Is that what you’re saying in reference to my swollen psyche?”

  “Not swollen. Many-layered. But each persona will be delicate and so requires a feather touch. That is, until the very core is exposed. Then a more vigorous but still cautious manipulation is demanded. Often, the patient suffers agonies. Of an emotional nature, of course. The child in us cries out and fears a beating even if none threatens.”

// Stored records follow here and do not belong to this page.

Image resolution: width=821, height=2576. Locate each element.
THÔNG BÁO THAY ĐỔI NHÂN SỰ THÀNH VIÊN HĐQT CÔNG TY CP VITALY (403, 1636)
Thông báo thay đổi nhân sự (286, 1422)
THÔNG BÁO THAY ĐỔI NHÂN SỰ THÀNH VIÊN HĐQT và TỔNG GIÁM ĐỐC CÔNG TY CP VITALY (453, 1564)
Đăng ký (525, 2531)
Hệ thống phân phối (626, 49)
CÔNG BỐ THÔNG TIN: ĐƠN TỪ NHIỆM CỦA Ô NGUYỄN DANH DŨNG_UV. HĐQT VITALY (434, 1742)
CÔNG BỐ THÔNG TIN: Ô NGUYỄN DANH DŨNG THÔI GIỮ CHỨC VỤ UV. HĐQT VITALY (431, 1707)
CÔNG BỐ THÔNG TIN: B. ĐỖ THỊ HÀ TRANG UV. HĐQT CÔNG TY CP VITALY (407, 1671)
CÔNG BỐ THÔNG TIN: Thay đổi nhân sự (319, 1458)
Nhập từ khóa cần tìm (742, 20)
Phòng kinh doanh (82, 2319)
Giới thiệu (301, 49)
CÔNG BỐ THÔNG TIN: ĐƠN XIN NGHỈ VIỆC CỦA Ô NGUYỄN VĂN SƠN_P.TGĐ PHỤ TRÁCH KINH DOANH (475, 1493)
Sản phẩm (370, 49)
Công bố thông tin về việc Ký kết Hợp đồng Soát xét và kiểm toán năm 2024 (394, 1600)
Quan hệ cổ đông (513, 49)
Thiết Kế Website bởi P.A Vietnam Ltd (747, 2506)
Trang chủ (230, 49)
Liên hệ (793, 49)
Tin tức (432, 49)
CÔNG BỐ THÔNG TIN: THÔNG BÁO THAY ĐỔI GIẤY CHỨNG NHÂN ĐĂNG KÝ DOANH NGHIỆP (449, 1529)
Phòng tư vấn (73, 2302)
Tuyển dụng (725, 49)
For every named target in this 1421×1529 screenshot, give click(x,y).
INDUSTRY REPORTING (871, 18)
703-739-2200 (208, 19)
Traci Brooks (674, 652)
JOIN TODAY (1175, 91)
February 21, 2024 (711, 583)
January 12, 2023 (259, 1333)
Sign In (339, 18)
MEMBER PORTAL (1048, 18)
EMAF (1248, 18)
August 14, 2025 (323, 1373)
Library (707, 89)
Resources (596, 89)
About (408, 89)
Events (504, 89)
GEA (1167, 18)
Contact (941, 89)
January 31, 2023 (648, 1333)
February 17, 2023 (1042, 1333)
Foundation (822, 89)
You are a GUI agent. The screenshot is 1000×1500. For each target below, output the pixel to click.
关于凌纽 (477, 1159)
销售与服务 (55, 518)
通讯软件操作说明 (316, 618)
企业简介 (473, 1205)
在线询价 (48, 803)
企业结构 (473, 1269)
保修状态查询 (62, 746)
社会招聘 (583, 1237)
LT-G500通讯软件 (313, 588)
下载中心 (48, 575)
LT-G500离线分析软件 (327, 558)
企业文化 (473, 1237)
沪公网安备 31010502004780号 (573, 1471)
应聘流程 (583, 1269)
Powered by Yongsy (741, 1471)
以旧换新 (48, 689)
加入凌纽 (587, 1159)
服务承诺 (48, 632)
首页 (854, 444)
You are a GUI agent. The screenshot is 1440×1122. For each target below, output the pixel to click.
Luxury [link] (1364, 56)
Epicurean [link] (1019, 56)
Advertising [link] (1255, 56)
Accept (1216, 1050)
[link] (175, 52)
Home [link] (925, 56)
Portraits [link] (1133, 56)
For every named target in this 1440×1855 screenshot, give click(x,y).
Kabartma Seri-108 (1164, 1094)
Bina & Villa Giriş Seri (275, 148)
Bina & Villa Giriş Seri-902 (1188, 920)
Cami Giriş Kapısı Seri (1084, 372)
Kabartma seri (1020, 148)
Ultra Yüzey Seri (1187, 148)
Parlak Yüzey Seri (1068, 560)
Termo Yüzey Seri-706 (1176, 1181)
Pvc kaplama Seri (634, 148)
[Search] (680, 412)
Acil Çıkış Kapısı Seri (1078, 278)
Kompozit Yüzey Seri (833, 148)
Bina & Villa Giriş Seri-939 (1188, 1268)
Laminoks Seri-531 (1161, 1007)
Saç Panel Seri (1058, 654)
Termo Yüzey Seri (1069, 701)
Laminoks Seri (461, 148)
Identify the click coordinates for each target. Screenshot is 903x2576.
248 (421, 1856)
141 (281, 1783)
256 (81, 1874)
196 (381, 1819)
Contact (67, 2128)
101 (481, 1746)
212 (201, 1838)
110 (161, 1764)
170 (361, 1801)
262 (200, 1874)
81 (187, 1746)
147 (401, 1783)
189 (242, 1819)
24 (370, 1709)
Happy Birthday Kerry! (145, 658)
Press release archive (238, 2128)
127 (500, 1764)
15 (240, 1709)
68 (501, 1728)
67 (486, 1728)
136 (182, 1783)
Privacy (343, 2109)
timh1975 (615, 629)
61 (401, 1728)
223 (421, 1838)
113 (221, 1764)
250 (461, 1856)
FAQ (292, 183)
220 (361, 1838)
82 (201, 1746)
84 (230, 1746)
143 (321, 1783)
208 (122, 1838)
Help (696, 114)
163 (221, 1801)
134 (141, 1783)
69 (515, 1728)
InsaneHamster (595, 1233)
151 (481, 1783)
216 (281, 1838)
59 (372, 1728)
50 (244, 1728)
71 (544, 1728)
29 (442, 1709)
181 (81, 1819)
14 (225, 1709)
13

  Duncan did not reply. He was galvanized, though he did not move a muscle. A spark, such as that shooting off from two naked electrical lines touching, a brief flash, white, blue-edged, had swelled in his mind. Swelled? Swollen abdomen? Swollen psyche? The light had faded, but not before he saw the face of a child, ten years old or thereabouts, grinning at him while tears ran down its cheeks.

  He sobbed, and he started to speak to Carebara but thought better of it. He did not want Carebara to know of this.

  In ancient times, when criminals were hanged, they must have felt the shock of certainty and the not-to-be-sidestepped when the trap door dropped. That face. It was his. That, however, was not what had made his mind jump and hop as if it had stepped on a floor laid with hot wires. It was the realization that that child was not Jeff Caird. It was he, Duncan, and also Caird, but only in that it inhabited the same body.

  Jefferson Cervantes Caird, whom he had thought was the original persona, was the original creation. He was the first to be conceived in the mind of the child, nourished in the womb of his imagination, brought forth as J. C. Caird. Thus, the child was the first of eight, not seven, separate psyches. Beewolf, of course, did not count.

  “I said something?” Carebara said.

  “That’s twice today,” Snick said. Though she had seemed impatient and bored, she must have been watching him closely.

  “A flash of something. Gone. I can’t even describe it.”

  Carebara rose. “I’ll see you after lunch, say, two o’clock. We will start on Duncan then.”

  He started to walk away but stopped and turned back. “You’re not lying to me, are you? Beewolf is really just a role?”